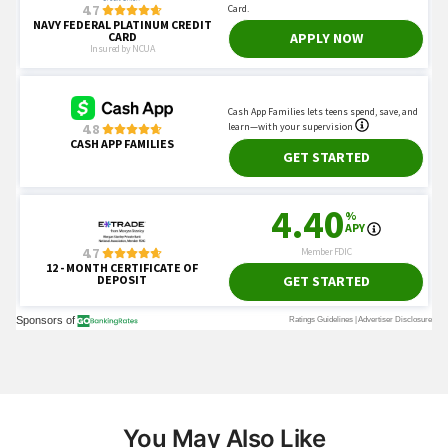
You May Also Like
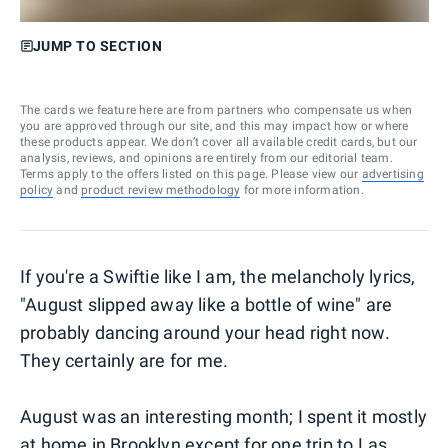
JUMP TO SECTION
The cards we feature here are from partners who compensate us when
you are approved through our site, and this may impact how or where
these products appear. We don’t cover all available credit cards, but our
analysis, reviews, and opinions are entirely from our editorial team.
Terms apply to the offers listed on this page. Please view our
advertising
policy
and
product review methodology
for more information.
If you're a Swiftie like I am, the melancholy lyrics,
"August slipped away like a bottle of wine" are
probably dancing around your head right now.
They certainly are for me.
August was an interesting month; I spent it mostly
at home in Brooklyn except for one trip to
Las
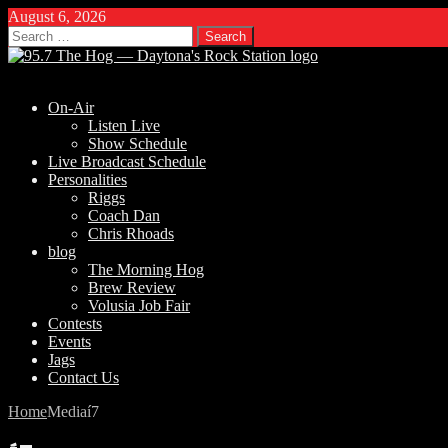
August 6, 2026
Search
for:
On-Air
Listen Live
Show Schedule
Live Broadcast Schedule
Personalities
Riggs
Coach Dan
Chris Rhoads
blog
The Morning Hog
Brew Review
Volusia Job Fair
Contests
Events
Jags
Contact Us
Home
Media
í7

---

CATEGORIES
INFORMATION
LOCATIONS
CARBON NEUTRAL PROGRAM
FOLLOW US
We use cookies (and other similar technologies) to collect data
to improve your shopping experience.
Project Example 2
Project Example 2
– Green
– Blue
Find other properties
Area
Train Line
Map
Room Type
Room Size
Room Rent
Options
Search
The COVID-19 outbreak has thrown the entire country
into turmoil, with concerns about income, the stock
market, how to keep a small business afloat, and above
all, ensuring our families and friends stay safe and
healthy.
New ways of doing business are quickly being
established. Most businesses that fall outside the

> [Your objective]:
Every line of the listing that holds "cards" should be found and copied.

> [Expected answer]:
The cards we feature here are from partners who compensate us when
these products appear. We don’t cover all available credit cards, but our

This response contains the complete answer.